Leave to cool before taking it out of the pan, like a cookie it’s soft at first. It’s very rich so you’re supposed to eat small slices. The cake can be stored in an airtight container for quite a long time (I’ve never seen one that had gone bad).
Stem ginger is one of my favourite baking ingredients! You can buy it in large pieces or pre-shredded in here. My grandma used to drink any leftover syrup in her tea.
Sorry if that was unclear! The shredded ginger goes in with all the ingredients when you knead the dough. The larger pieces of ginger for decoration are added after you’ve transferred the dough to the pan, right before baking.

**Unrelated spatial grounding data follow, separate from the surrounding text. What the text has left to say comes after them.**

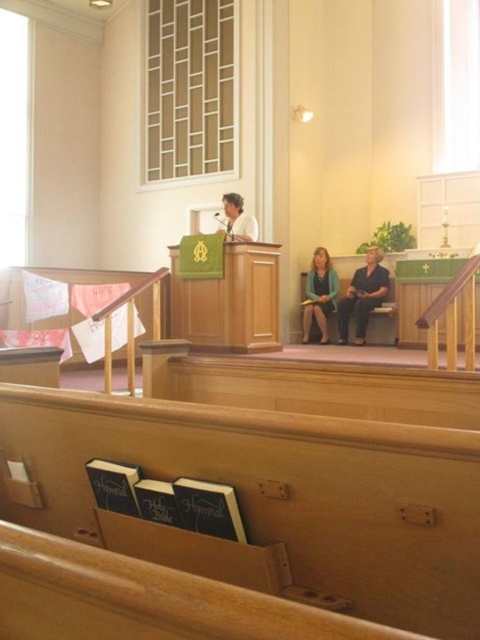 Is point (350, 300) closer to viewer compared to point (313, 273)?

That is True.

This screenshot has height=640, width=480. Find the location of `black fabric at center`. black fabric at center is located at coordinates (362, 296).

Where is `black fabric at center`? The image size is (480, 640). black fabric at center is located at coordinates 362,296.

Image resolution: width=480 pixels, height=640 pixels. Find the location of `black fabric at center`. black fabric at center is located at coordinates (362, 296).

Is black fabric at center wider than light brown wooden podium at center?

Yes, black fabric at center is wider than light brown wooden podium at center.

The width and height of the screenshot is (480, 640). What do you see at coordinates (362, 296) in the screenshot? I see `black fabric at center` at bounding box center [362, 296].

At what (x,y) coordinates should I click in order to perform the action: click on black fabric at center. Please return your answer as a coordinate pair (x, y). The image size is (480, 640). Looking at the image, I should click on (362, 296).

Which of these two, green fabric jacket at center or light brown wooden podium at center, stands shorter?

light brown wooden podium at center

What do you see at coordinates (319, 296) in the screenshot?
I see `green fabric jacket at center` at bounding box center [319, 296].

Does point (333, 275) lie behind point (242, 225)?

Yes.

Locate an element on the screen. green fabric jacket at center is located at coordinates (319, 296). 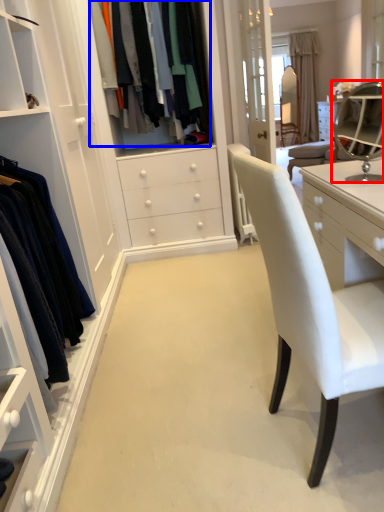 Question: Which point is further to the camera, mirror (highlighted by a red box) or clothing (highlighted by a blue box)?

Choices:
 (A) mirror
 (B) clothing

Answer: (B) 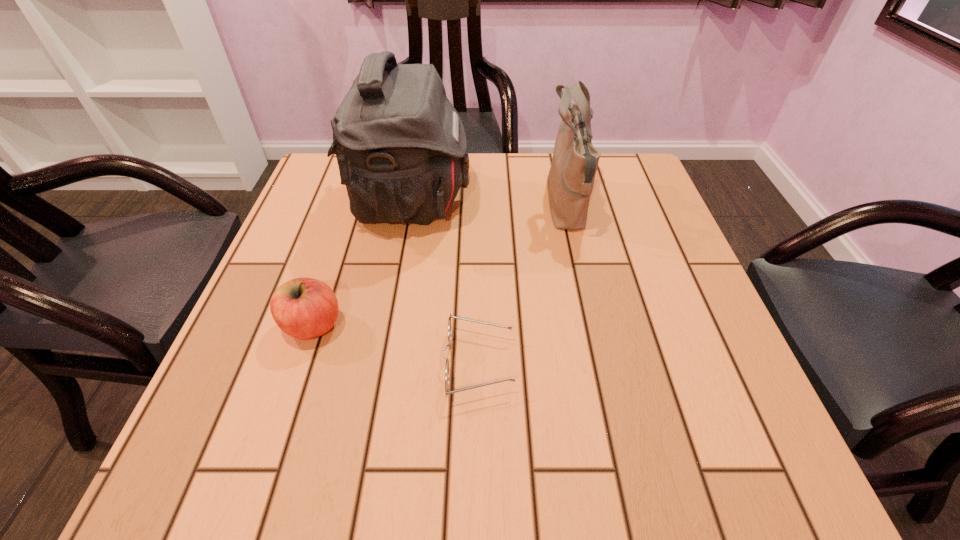 I want to click on the taller shoulder bag, so click(401, 148).

This screenshot has width=960, height=540. Identify the location of the left shoulder bag. (401, 148).

The height and width of the screenshot is (540, 960). Find the location of `the right shoulder bag`. the right shoulder bag is located at coordinates click(x=570, y=181).

The height and width of the screenshot is (540, 960). Find the location of `the shorter shoulder bag`. the shorter shoulder bag is located at coordinates (570, 181).

The width and height of the screenshot is (960, 540). In order to click on the second shortest object in this screenshot , I will do [304, 308].

Locate an element on the screen. the shortest object is located at coordinates (447, 392).

The image size is (960, 540). Identify the location of vacant space positioned 0.370m on the open flap of the left shoulder bag. (623, 202).

In order to click on vacant position located 0.150m on the front-facing side of the second tallest object in this screenshot , I will do (481, 206).

I want to click on vacant space positioned 0.350m on the front-facing side of the second tallest object, so (x=397, y=206).

I want to click on vacant space located on the front-facing side of the second tallest object, so click(x=444, y=206). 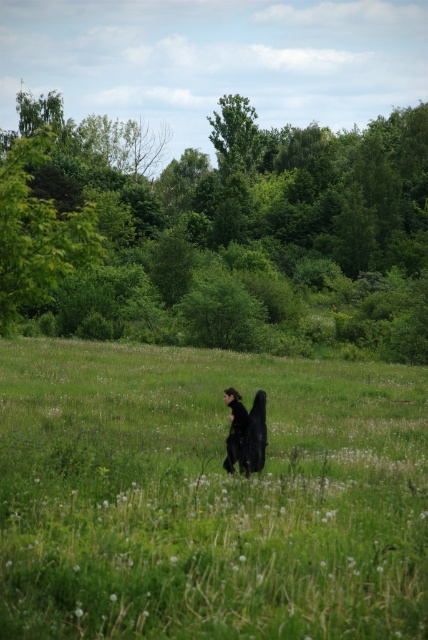 Question: Is green grass at center thinner than green leafy tree at center?

Choices:
 (A) yes
 (B) no

Answer: (A)

Question: Does green leafy tree at center have a lesser width compared to green leafy tree at left?

Choices:
 (A) no
 (B) yes

Answer: (A)

Question: Considering the relative positions of green leafy tree at center and green leafy tree at left in the image provided, where is green leafy tree at center located with respect to green leafy tree at left?

Choices:
 (A) above
 (B) below

Answer: (A)

Question: Which object is closer to the camera taking this photo?

Choices:
 (A) green leafy tree at center
 (B) green grass at center

Answer: (B)

Question: Which point is closer to the camera?

Choices:
 (A) (39, 492)
 (B) (217, 118)
 (C) (47, 128)

Answer: (A)

Question: Which of the following is the closest to the observer?

Choices:
 (A) (275, 259)
 (B) (32, 136)
 (C) (163, 488)

Answer: (C) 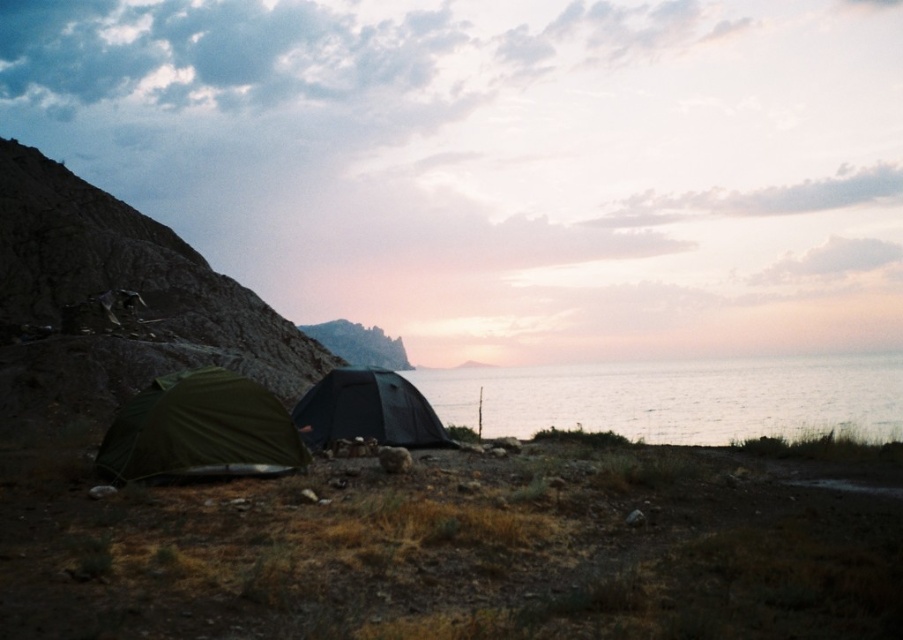 You are a hiker who just arrived at the campsite. You need to locate the silvery water at center. According to the coordinates provided, where should you look relative to the tents?

The silvery water at center is located at coordinates point (x=677, y=397), which means it is positioned to the upper right of the tents.

You are a hiker who has just set up camp and wants to refill your water bottle from the nearest water source. Which direction should you go from the green fabric tent at lower left to reach the silvery water at center?

The silvery water at center is located to the right of the green fabric tent at lower left, so you should head towards the right direction from the green fabric tent at lower left to reach the water.

You are setting up a campsite and want to place a large cooler between the green fabric tent at lower left and the black matte tent at lower left. Given their widths, which tent should the cooler be placed closer to?

The green fabric tent at lower left has a lesser width compared to the black matte tent at lower left, so the cooler should be placed closer to the black matte tent at lower left to ensure enough space. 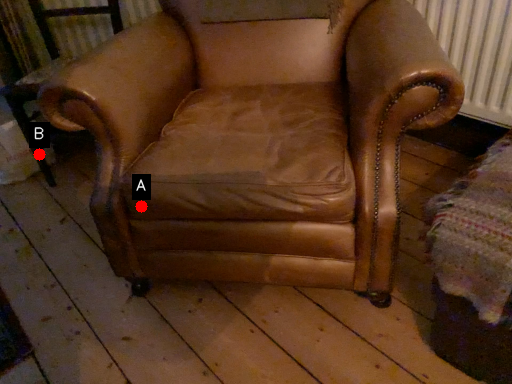 Question: Two points are circled on the image, labeled by A and B beside each circle. Which point appears farthest from the camera in this image?

Choices:
 (A) A is further
 (B) B is further

Answer: (B) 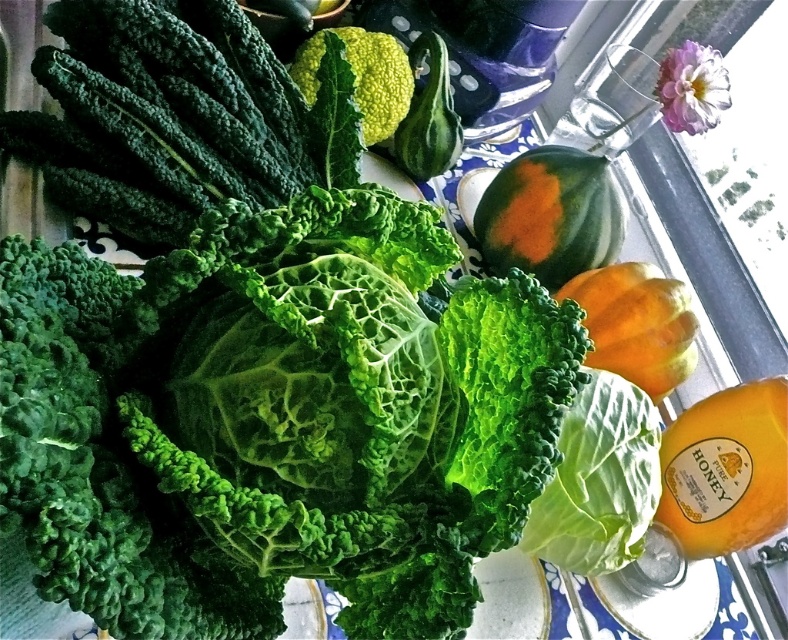 Does translucent glass bottle of orange juice at lower right come in front of orange-fleshed squash at center?

Yes, it is in front of orange-fleshed squash at center.

Which is behind, point (668, 500) or point (493, 237)?

The point (493, 237) is behind.

Identify the location of translucent glass bottle of orange juice at lower right. [x=727, y=468].

Does point (567, 221) lie behind point (404, 92)?

That is False.

Which of these two, orange-fleshed squash at center or green textured broccoli at center, stands shorter?

With less height is orange-fleshed squash at center.

Is point (523, 266) in front of point (400, 68)?

That is False.

Identify the location of orange-fleshed squash at center. This screenshot has width=788, height=640. (549, 216).

Between green textured broccoli at center and green matte squash at center, which one is positioned higher?

green matte squash at center is above.

Does green textured broccoli at center have a greater height compared to green matte squash at center?

Indeed, green textured broccoli at center has a greater height compared to green matte squash at center.

This screenshot has height=640, width=788. I want to click on green textured broccoli at center, so (x=362, y=76). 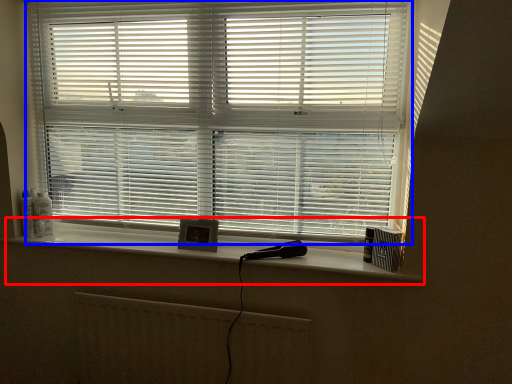 Question: Which object is closer to the camera taking this photo, window sill (highlighted by a red box) or window blind (highlighted by a blue box)?

Choices:
 (A) window sill
 (B) window blind

Answer: (B) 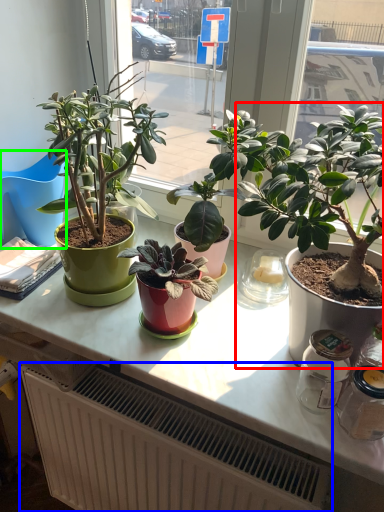 Question: Which object is the farthest from houseplant (highlighted by a red box)? Choose among these: radiator (highlighted by a blue box) or chair (highlighted by a green box).

Choices:
 (A) radiator
 (B) chair

Answer: (B) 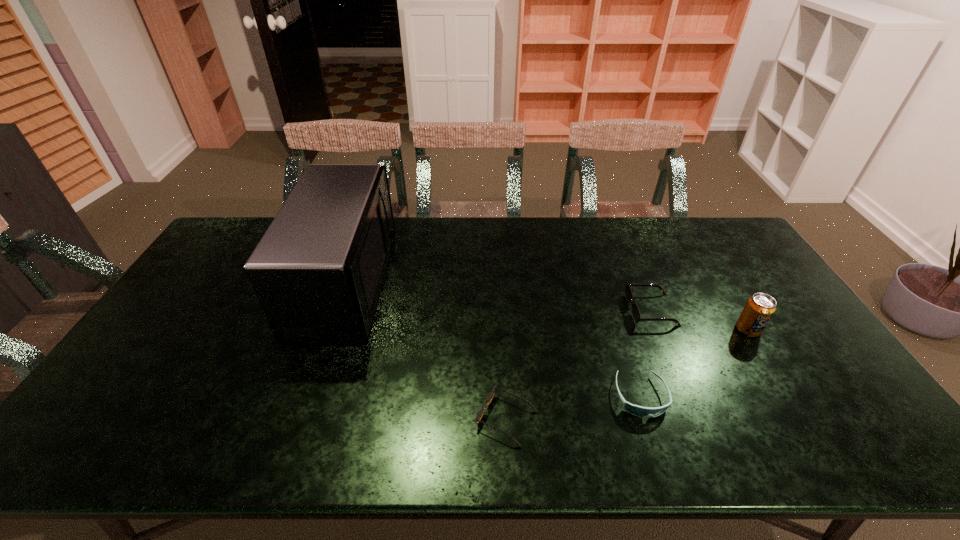 I want to click on object that is at the right edge, so click(759, 309).

Find the location of a particular element. free space at the far edge is located at coordinates (484, 246).

Locate an element on the screen. free space at the near edge of the desktop is located at coordinates (152, 447).

You are a GUI agent. You are given a task and a screenshot of the screen. Output one action in this format:
    pyautogui.click(x=<x>, y=<y>)
    Task: Click on the vacant area at the left edge of the desktop
    
    Given the screenshot: What is the action you would take?
    (x=190, y=325)

Image resolution: width=960 pixels, height=540 pixels. Identify the location of free spot at the near left corner of the desktop. (70, 448).

The image size is (960, 540). In order to click on vacant space at the near right corner of the desktop in this screenshot , I will do `click(847, 443)`.

The height and width of the screenshot is (540, 960). Identify the location of free space between the leftmost object and the fourth shortest object. (547, 307).

The height and width of the screenshot is (540, 960). I want to click on free space between the microwave_oven and the taller sunglasses, so click(499, 297).

Locate an element on the screen. The width and height of the screenshot is (960, 540). vacant space that's between the left sunglasses and the tallest object is located at coordinates (426, 352).

The height and width of the screenshot is (540, 960). Identify the location of vacant area between the taller sunglasses and the goggles. (646, 353). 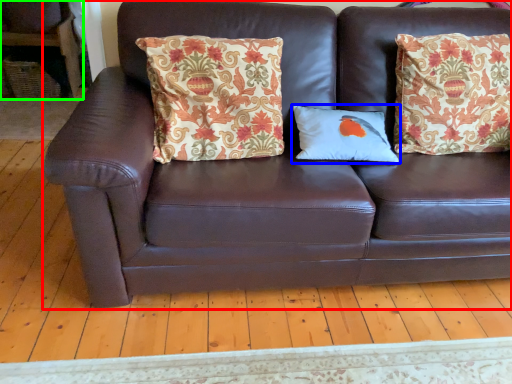 Question: Estimate the real-world distances between objects in this image. Which object is closer to studio couch (highlighted by a red box), pillow (highlighted by a blue box) or armchair (highlighted by a green box)?

Choices:
 (A) pillow
 (B) armchair

Answer: (A) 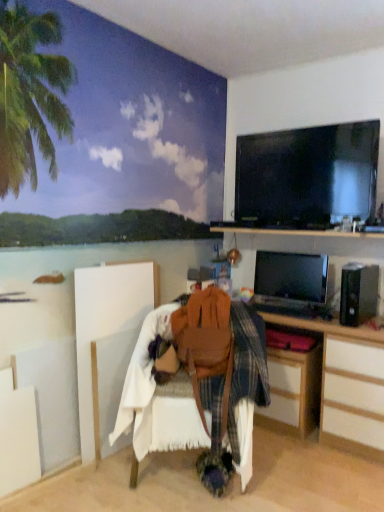 Identify the location of vacant area that lies in front of wooden desk at lower right. (296, 449). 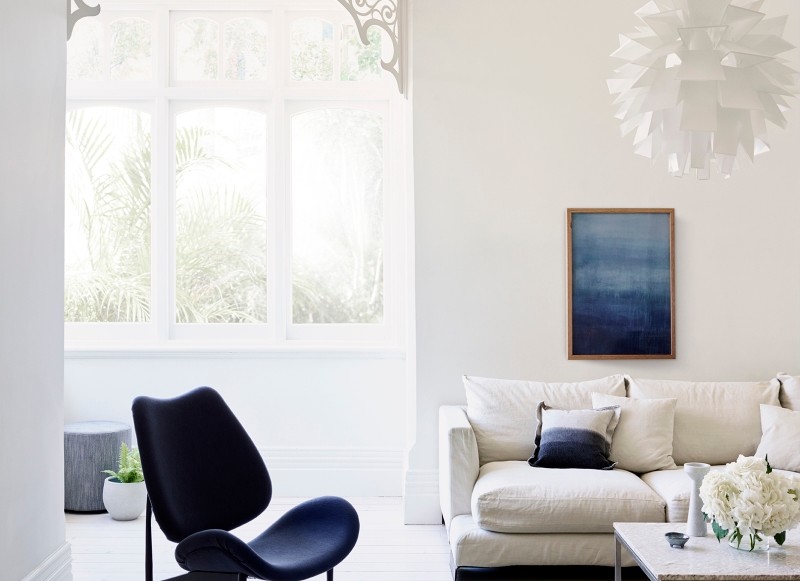 At what (x,y) coordinates should I click in order to perform the action: click on chair. Please return your answer as a coordinate pair (x, y). The width and height of the screenshot is (800, 581). Looking at the image, I should click on (300, 535).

The pre-shredded ginger I buy, isn’t really seperate ginger and syrup, it has a consistency a bit like jelly (unlike stem ginger which is sold as pieces of ginger floating in liquid). I spoon that straight from the jar into the dough. But if there’s a lot of liquid in your shredded ginger, then it’s probably better to drain it. You can always add a little bit of syrup to the dough afterwards, to add some extra flavour, but you don’t want the dough to get all wet.
I always kept the leftover syrup from the jars of stem ginger and gave them to my grandma. She would drink it in her tea and she was convinced that was really healthy. I’m not quite sure about that, there’s probably more sugar than ginger in it, but on the other hand, she lived to the age of 86, in good health, so who am I to disagree?